Take insurance-industry services provider Randall & Quilter (RQIH), which announced results for 2018 this week that bore little relations to 2017’s. For example, gross premiums were stable at £183m (£188m), but net premiums were 56 per cent lower at £65m; pre-tax profits from continuing operations were 45 per cent up at £14.3m, but net profits from all operations were 66 per cent lower at £7.8m; meanwhile, cash flow from operating activities swung from a £26m inflow in 2017 to a £37m outflow.

The reason for these gyrations is that Randall & Quilter, whose shares have been quoted since 2007, has reinvented itself. From being a diversified provider of services in non-life insurance, it now focuses on just two activities – run-off insurance (buying job lots of insurance policies in discontinued lines from which it ekes out profits), and so-called ‘program management’.

The latter capitalises on the growing importance of managing general agents (MGAs). In the insurance industry trail between sellers of risk (the clients) and the ultimate buyers (the insurers), MGAs are sort of super brokers, whose expertise – often in niche lines – is such that insurers authorise them to underwrite risks. In turn, MGAs increasingly pass the risk to the likes of Randall & Quilter’s program management business, which does further bundling of policies and shuffles the risk to reinsurers (although Randall & Quilter may keep a little underwriting for itself).

As the insurance industry splinters and specialises ever more, program management has been growing fast. Hence Randall & Quilter’s enthusiasm to apply well-proven skills, acquired when it managed Lloyd’s syndicates way back when, in this newish area. Its bosses are pleased that the program management arm has already secured 30 contracts, which should generate gross premiums of $500m (£380m) a year. Further contracts adding another $200m of annual premiums are in the pipeline.

Yet program management comes with two drawbacks. First, although ultimately it’s a commission business, it requires capital upfront. Partly for that reason, in February Randall & Quilter had a fat share placing – effectively, one new for two existing shares – which raised £103m. True, the issue may have been in a good cause and existing shareholders had waived their pre-emption rights; even so, it can’t have been much fun for them to find their interests had been diluted by a third over night.

Second, program management may be little different from so many other variations on insurance – it will be a boom-and-bust activity, much dependent on the availability of capital. Currently – while the going looks good – capital is galloping into program management start-ups, much of it coming from private equity in search of yield. Randall & Quilter says that start-ups won’t have its experience or its authorisation to write a comprehensive range of business in both the US and Europe. Quite likely true; even so, excess capital drives down returns whenever it invades insurance.

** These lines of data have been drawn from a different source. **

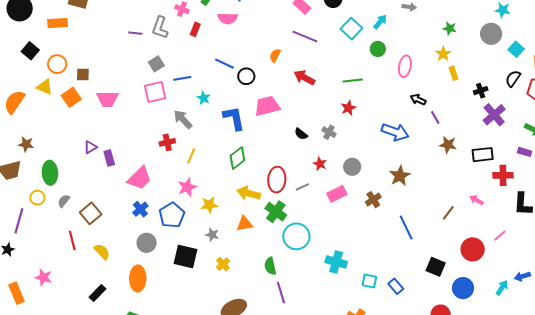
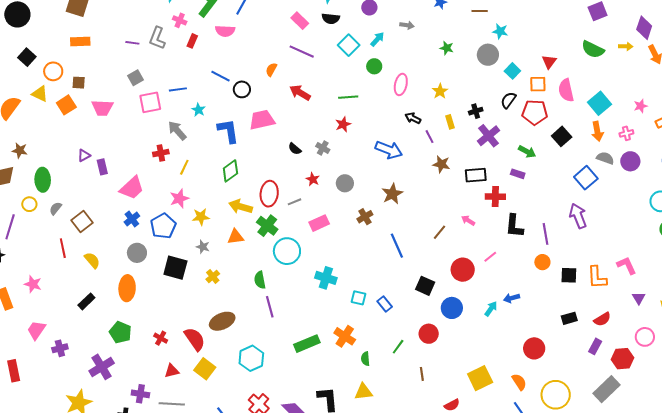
orange rectangle: (58, 23) -> (80, 42), moved
yellow star: (443, 54) -> (440, 91), moved
gray square: (156, 64) -> (135, 78), moved
yellow rectangle: (453, 73) -> (450, 122), moved
pink rectangle: (337, 194) -> (319, 223), moved

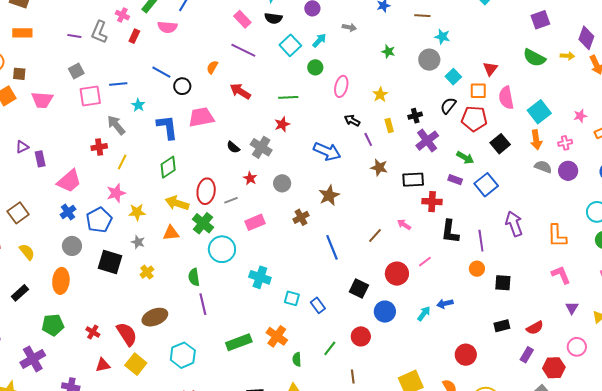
gray cross: (323, 148) -> (261, 147), size x1.5
blue square: (586, 178) -> (486, 185), moved
orange L-shape: (597, 277) -> (557, 236), moved
green pentagon: (120, 332) -> (53, 325), turned -30

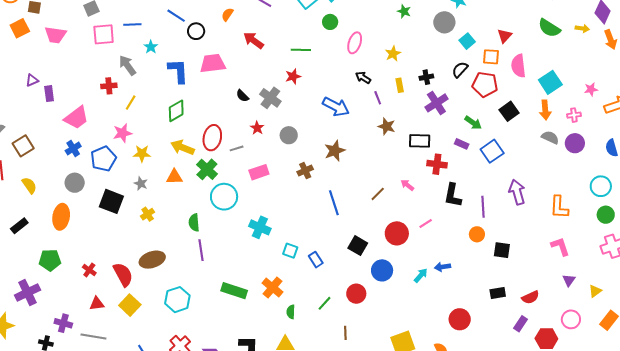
green rectangle: (239, 342) -> (234, 291), turned 35

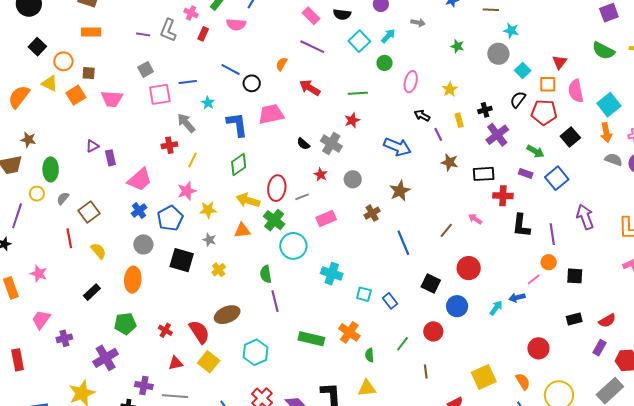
pink line: (426, 224) -> (534, 279), moved

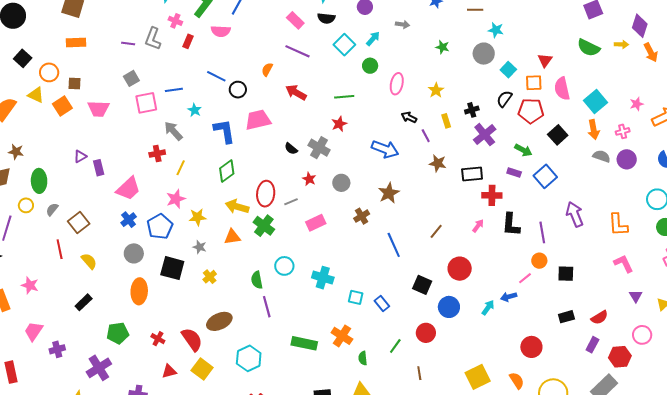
pink arrow: (475, 219) -> (478, 226), moved, turned 96
cyan circle: (293, 246) -> (284, 266), moved, size x0.7
orange ellipse: (133, 280) -> (139, 291), moved

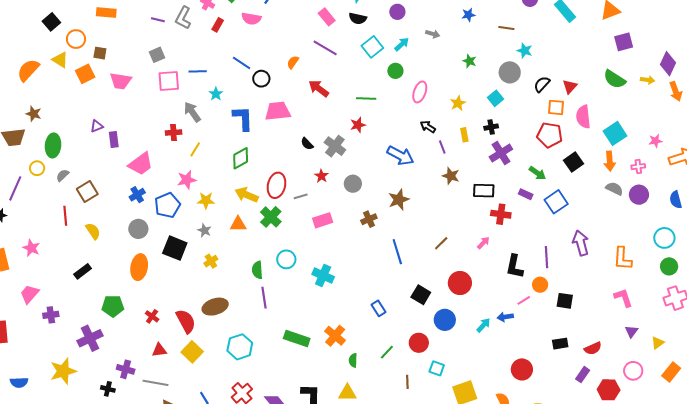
cyan square: (508, 70) -> (496, 98), moved
black semicircle: (504, 99) -> (542, 84), moved
black L-shape: (511, 225) -> (515, 267), moved
cyan square: (356, 297) -> (437, 368), moved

Still, buying legacy insurance portfolios for run-off also offers growth opportunities, as witnessed by Randall & Quilter’s $80m acquisition of Global Re, a US reinsurer, from Axa, which will complete shortly.

Nevertheless, all this change means that coming up with forecasts that have continuity with the past becomes guesswork, and not even very glorified. Sure, as commission comes through from business written in program management then it is feasible to imagine Randall & Quilter’s revenues and profits rising smartly. Set against that, however, profits must now be distributed across an extra 50 per cent of shares in issue, which – at the very least – is likely to keep Randall & Quilter’s distribution stable (technically, it doesn’t pay dividends).

For these reasons – and the near certainty of more acquisitions and share issues to come – I see its shares as the riskiest holding in the Bearbull Income portfolio. My worry is that Randall & Quilter may be another Charles Taylor (CTR) in the making. Taylor occupies a similar space in the insurance industry, looks great on paper but has consistently failed to deliver.

Sure, I can live with the risks for the time being. But the absence of the solid data from which to build a plausible estimate of value means Randall & Quilter’s share price does not have anything grounded to relate to. Often, that’s how it is in the investment game, but it does mean setting stop-loss levels tighter.